Well, i'll try to be careful about that.  In any case, i have little
time (and will have less in the next weeks), so i'll drop large-scale
reorganization at the moment.

As an added bonus, if you make dozens of obviously good updates to
the CG over weeks and months, then people will gradually recognize
you as an authority on the subject.  Then if/when you propose some
reorganizations, they'll be less skeptical.

I wish i had lots of time so that i could plan long-term investments
like that ;-)
But you're right about breaking changes into small, self-contained and
uncontroversial parts.

I can second this too (Graham's and Janek's comment).
While I was first quite frustrated by the outright rejection of my well-meant and substantial contributions to the website structure recently, we all managed to calm down and continue with a constructive discussion. Now, after my first successfull patches I've gained enough confidence in the review process not to perceive objections as a general unwillingness to change established content/behaviour. And I assume the others have noticed that I'm not stubbornly insisting on my proposals. I have postponed some of the problematic issues (e.g.
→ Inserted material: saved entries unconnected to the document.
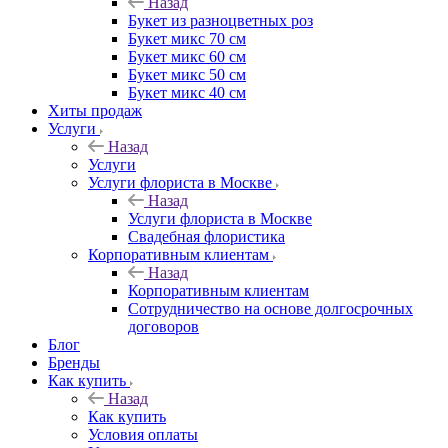
Назад
Букет из разноцветных роз
Букет микс 70 см
Букет микс 60 см
Букет микс 50 см
Букет микс 40 см
Хиты продаж
Услуги
Назад
Услуги
Услуги флориста в Москве
Назад
Услуги флориста в Москве
Свадебная флористика
Корпоративным клиентам
Назад
Корпоративным клиентам
Сотрудничество на основе долгосрочных
договоров
Блог
Бренды
Как купить
Назад
Как купить
Условия оплаты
I completely ignored the navigational structure when updating the "Features" page), but I will come back later to these once all non-controversial things have been done. At that time I will have gained some "authority on the subject" and at the same time will see which parts of my original suggestions weren't necessary or could be modified to become non-controversial.

Also, times change and stuff like CG gets out of date - even if it was
ok after previous reorganization, it doesn't mean that a new
reorganization isn't warranted, don't you think?

Not really.  We still have contributors who need encouragement and
an overview of development.  We still (I think) have lilydev, and
that's still (I think) no easier way to get started.

That's a point I'd like to say something about.
The CG's insistence on Lilydev can be somewhat offputting. I didn't think I'd need Lilydev and wasn't keen on installing a virtual machine only to run a (presumably outdated) Ubuntu inside an up-to-date Linux. But you're led to believe that LilyDev is the canonical environment for working on LilyPond, and if you dare to go another route you'll be on your own and heading for trouble.